The trip, and my fond memories of it, are especially sweet because it almost didn’t happen.
Anastasia (my lovely girlfriend) and I were looking for a place to meet up at the end of one of her multi-week work stints – the catalyst for many of our adventures – and the proximity of El Salvador to where she was working, deep in the jungles of a neighbouring country, put it atop of the list of convenient rendezvous locales. However, after some guidebook reading, the promise of easily accessible surf, off-season crowds (or lack thereof) and regular, reasonably priced flights tipped the scales towards Costa Rica.
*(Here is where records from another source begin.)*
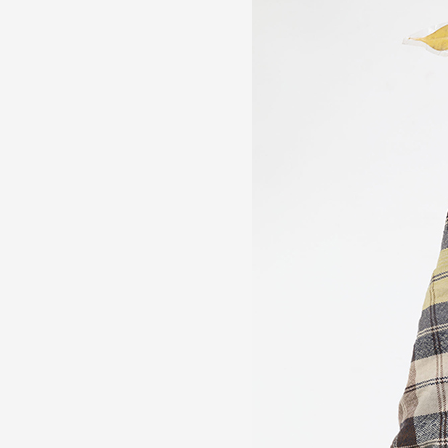
Partenaires
Crédits
Actions
Documentation
Visites d'ateliers
Production vidéo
The choice turned out to be a happy accident that didn’t become apparent until we’d set off for the Nicoya Peninsula the night after landing in the San Jose.
The journey to the coast took about three-and-a-half hours, mostly as a result of poor signage, narrow motorways, crazy intersections, seemingly random tolls and the general road chaos typical of developing countries. In retrospect, it all adds to rural Costa Rica’s charm, although Anastasia might disagree. (This also happened to be my first crack at driving stick so she, sensibly, shouldered most of the critical driving).
The trip was also a reunion with Stas, Anastasia’s older brother. He and I share an obsession with surfing (we’d shared waves once before on a trip to Hawaii) and this time, unlike the trip to the islands that involved diving of the sky and SCUBA varieties, surfing was the primary objective. Stas, had landed in Tamarindo, where he attended the famed Witches Rock surf camp, a week prior and was already well acquainted with the local breaks by the time we showed up.